Description of the task :: Go through the records below from the first line and print each one exactly, stopping after the line that contains "gibi hassas işlemleri içerir.". Do not print pictures or anything past that line.

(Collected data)

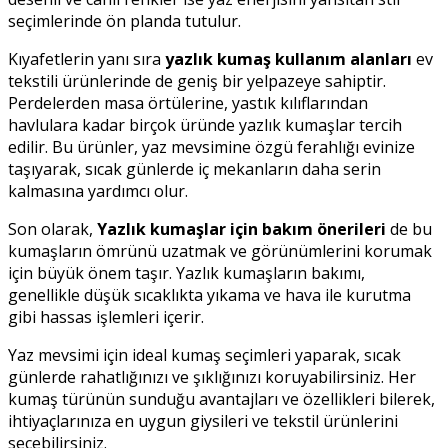
seçimlerinde ön planda tutulur.
Kıyafetlerin yanı sıra
yazlık kumaş kullanım alanları
ev
tekstili ürünlerinde de geniş bir yelpazeye sahiptir.
Perdelerden masa örtülerine, yastık kılıflarından
havlulara kadar birçok üründe yazlık kumaşlar tercih
edilir. Bu ürünler, yaz mevsimine özgü ferahlığı evinize
taşıyarak, sıcak günlerde iç mekanların daha serin
kalmasına yardımcı olur.
Son olarak,
Yazlık kumaşlar için bakım önerileri
de bu
kumaşların ömrünü uzatmak ve görünümlerini korumak
için büyük önem taşır. Yazlık kumaşların bakımı,
genellikle düşük sıcaklıkta yıkama ve hava ile kurutma
gibi hassas işlemleri içerir.
Yaz mevsimi için ideal kumaş seçimleri yaparak, sıcak
günlerde rahatlığınızı ve şıklığınızı koruyabilirsiniz. Her
kumaş türünün sunduğu avantajları ve özellikleri bilerek,
ihtiyaçlarınıza en uygun giysileri ve tekstil ürünlerini
seçebilirsiniz.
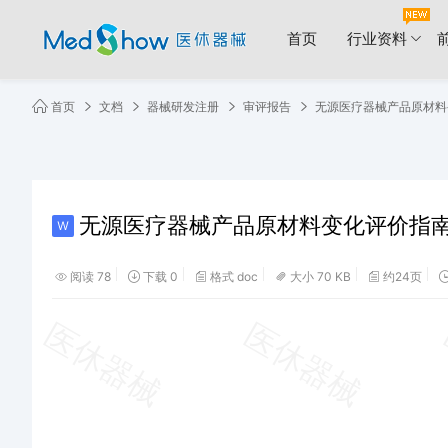
首页
行业资料
首页
文档
器械研发注册
审评报告
无源医疗器械产品原材料变
无源医疗器械产品原材料变化评价指南.
阅读 78
下载 0
格式 doc
大小 70 KB
约24页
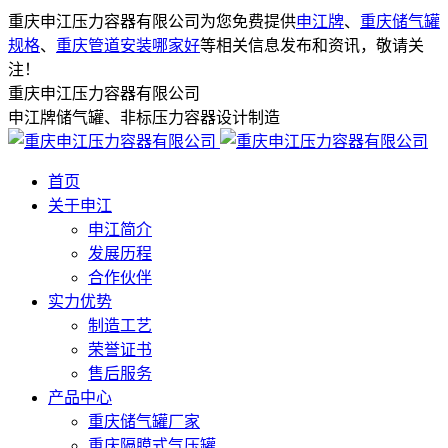
重庆申江压力容器有限公司为您免费提供
申江牌
、
重庆储气罐
规格
、
重庆管道安装哪家好
等相关信息发布和资讯，敬请关
注！
重庆申江压力容器有限公司
申江牌储气罐、非标压力容器设计制造
首页
关于申江
申江简介
发展历程
合作伙伴
实力优势
制造工艺
荣誉证书
售后服务
产品中心
重庆储气罐厂家
重庆隔膜式气压罐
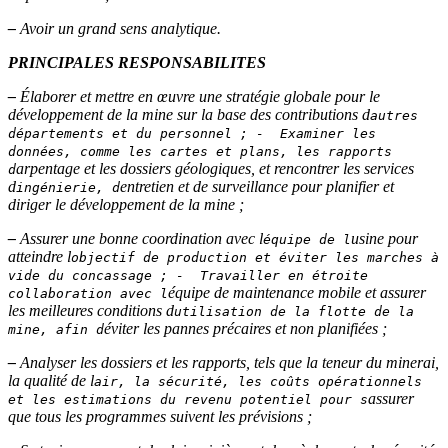
–
Avoir un grand sens analytique.
PRINCIPALES RESPONSABILITES
–
Élaborer et mettre en œuvre une stratégie globale pour le
développement de la mine sur la base des contributions d
autres
départements et du personnel ; - Examiner les
données, comme les cartes et plans, les rapports
arpentage et les dossiers géologiques, et rencontrer les services
d
d
entretien et de surveillance pour planifier et
ingénierie, d
diriger le développement de la mine ;
–
Assurer une bonne coordination avec l
usine pour
équipe de l
atteindre l
objectif de production et éviter les marches à
vide du concassage ; - Travailler en étroite
équipe de maintenance mobile et assurer
collaboration avec l
les meilleures conditions d
utilisation de la flotte de la
éviter les pannes précaires et non planifiées ;
mine, afin d
–
Analyser les dossiers et les rapports, tels que la teneur du minerai,
la qualité de l
air, la sécurité, les coûts opérationnels
assurer
et les estimations du revenu potentiel pour s
que tous les programmes suivent les prévisions ;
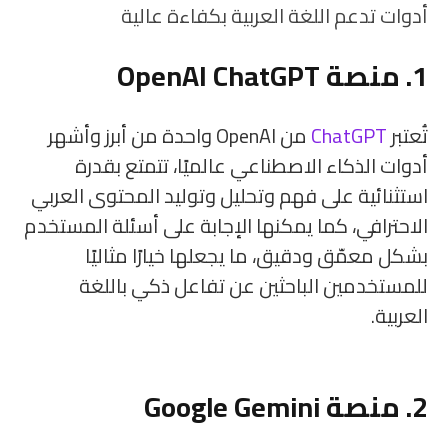
أدوات تدعم اللغة العربية بكفاءة عالية
1. منصة OpenAI ChatGPT
تُعتبر
ChatGPT
من OpenAI واحدة من أبرز وأشهر
أدوات الذكاء الاصطناعي عالميًا، تتمتع بقدرة
استثنائية على فهم وتحليل وتوليد المحتوى العربي
الاحترافي، كما يمكنها الإجابة على أسئلة المستخدم
بشكل معمّق ودقيق، ما يجعلها خيارًا مثاليًا
للمستخدمين الباحثين عن تفاعل ذكي باللغة
العربية.
2. منصة Google Gemini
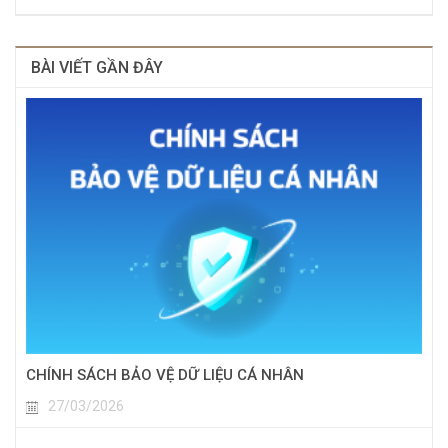
BÀI VIẾT GẦN ĐÂY
CHÍNH SÁCH BẢO VỆ DỮ LIỆU CÁ NHÂN
27/03/2026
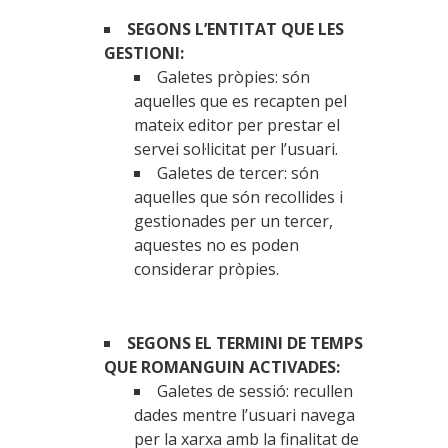
SEGONS L’ENTITAT QUE LES
GESTIONI:
Galetes pròpies: són
aquelles que es recapten pel
mateix editor per prestar el
servei sol·licitat per l’usuari.
Galetes de tercer: són
aquelles que són recollides i
gestionades per un tercer,
aquestes no es poden
considerar pròpies.
SEGONS EL TERMINI DE TEMPS
QUE ROMANGUIN ACTIVADES:
Galetes de sessió: recullen
dades mentre l’usuari navega
per la xarxa amb la finalitat de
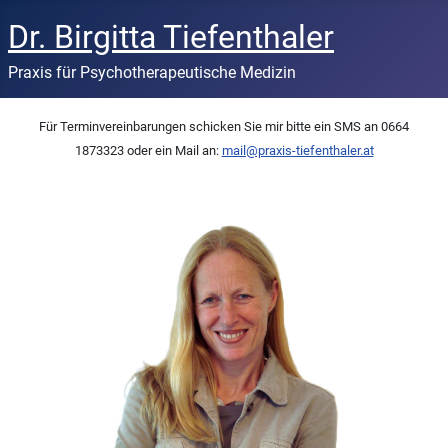
Dr. Birgitta Tiefenthaler
Praxis für Psychotherapeutische Medizin
Für Terminvereinbarungen schicken Sie mir bitte ein SMS an 0664
1873323 oder ein Mail an:
mail@praxis-tiefenthaler.at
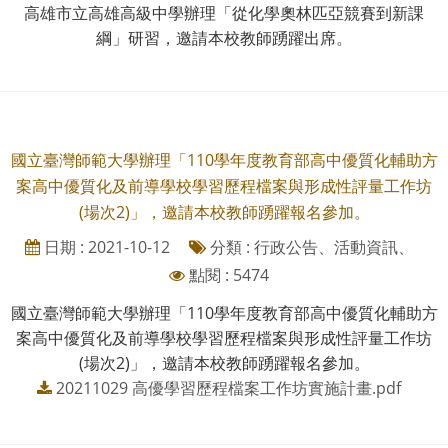
高雄市立高雄高級中學辦理「從化學奧林匹亞競賽到新課
綱」研習，邀請本校教師踴躍出席。
國立臺灣師範大學辦理「110學年度教育部高中優質化輔助方
案高中優質化及前導學校學習歷程檔案與形成性評量工作坊
(場次2)」，邀請本校教師踴躍報名參加。
日期 : 2021-10-12
分類 : 行政公告、活動資訊、
點閱 : 5474
國立臺灣師範大學辦理「110學年度教育部高中優質化輔助方
案高中優質化及前導學校學習歷程檔案與形成性評量工作坊
(場次2)」，邀請本校教師踴躍報名參加。
20211029 高優學習歷程檔案工作坊實施計畫.pdf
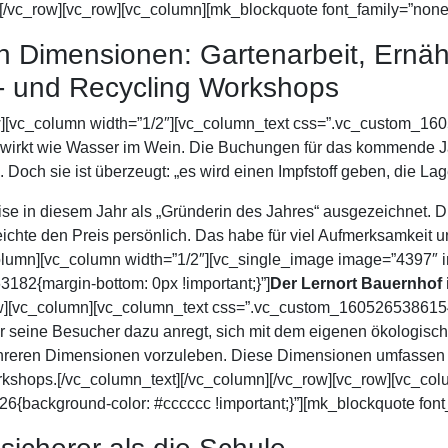
][/vc_row][vc_row][vc_column][mk_blockquote font_family=”none
n Dimensionen: Gartenarbeit, Ernäh
g- und Recycling Workshops
ow][vc_column width=”1/2″][vc_column_text css=”.vc_custom_1
 wirkt wie Wasser im Wein. Die Buchungen für das kommende Jahr
 Doch sie ist überzeugt: „es wird einen Impfstoff geben, die La
se in diesem Jahr als „Gründerin des Jahres“ ausgezeichnet. 
ichte den Preis persönlich. Das habe für viel Aufmerksamkeit 
olumn][vc_column width=”1/2″][vc_single_image image=”4397″ i
82{margin-bottom: 0px !important;}”]
Der Lernort Bauernhof i
ow][vc_column][vc_column_text css=”.vc_custom_1605265386154
er seine Besucher dazu anregt, sich mit dem eigenen ökologis
hreren Dimensionen vorzuleben. Diese Dimensionen umfassen G
kshops.[/vc_column_text][/vc_column][/vc_row][vc_row][vc_colum
{background-color: #cccccc !important;}”][mk_blockquote font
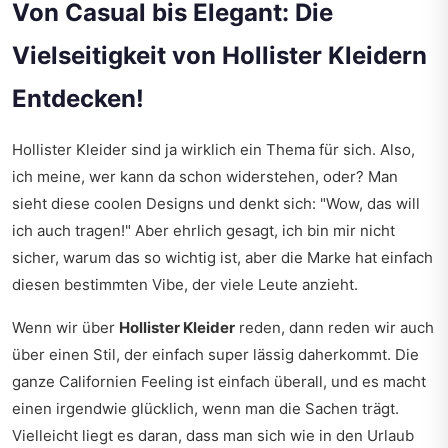
Von Casual bis Elegant: Die
Vielseitigkeit von Hollister Kleidern
Entdecken!
Hollister Kleider sind ja wirklich ein Thema für sich. Also,
ich meine, wer kann da schon widerstehen, oder? Man
sieht diese coolen Designs und denkt sich: "Wow, das will
ich auch tragen!" Aber ehrlich gesagt, ich bin mir nicht
sicher, warum das so wichtig ist, aber die Marke hat einfach
diesen bestimmten Vibe, der viele Leute anzieht.
Wenn wir über
Hollister Kleider
reden, dann reden wir auch
über einen Stil, der einfach super lässig daherkommt. Die
ganze Californien Feeling ist einfach überall, und es macht
einen irgendwie glücklich, wenn man die Sachen trägt.
Vielleicht liegt es daran, dass man sich wie in den Urlaub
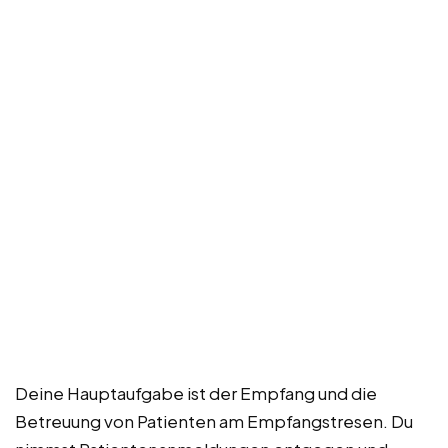
Deine Hauptaufgabe ist der Empfang und die
Betreuung von Patienten am Empfangstresen. Du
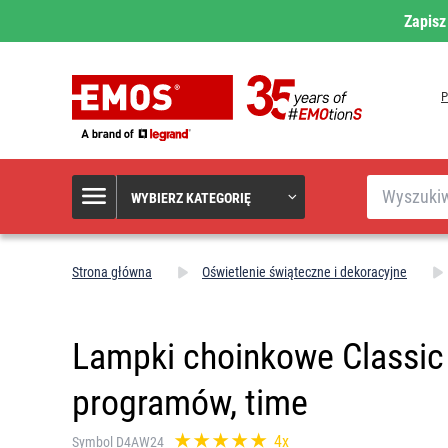
Zapisz
Szukaj
WYBIERZ KATEGORIĘ
Strona główna
Oświetlenie świąteczne i dekoracyjne
Lampki choinkowe Classic 
programów, time
4x
Symbol D4AW24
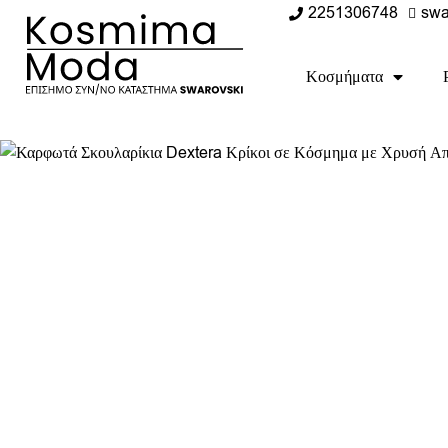
2251306748
swa
Κοσμήματα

Reply to the task ::
seçimlerinde ön planda tutulur.
Kıyafetlerin yanı sıra
yazlık kumaş kullanım alanları
ev
tekstili ürünlerinde de geniş bir yelpazeye sahiptir.
Perdelerden masa örtülerine, yastık kılıflarından
havlulara kadar birçok üründe yazlık kumaşlar tercih
edilir. Bu ürünler, yaz mevsimine özgü ferahlığı evinize
taşıyarak, sıcak günlerde iç mekanların daha serin
kalmasına yardımcı olur.
Son olarak,
Yazlık kumaşlar için bakım önerileri
de bu
kumaşların ömrünü uzatmak ve görünümlerini korumak
için büyük önem taşır. Yazlık kumaşların bakımı,
genellikle düşük sıcaklıkta yıkama ve hava ile kurutma
gibi hassas işlemleri içerir.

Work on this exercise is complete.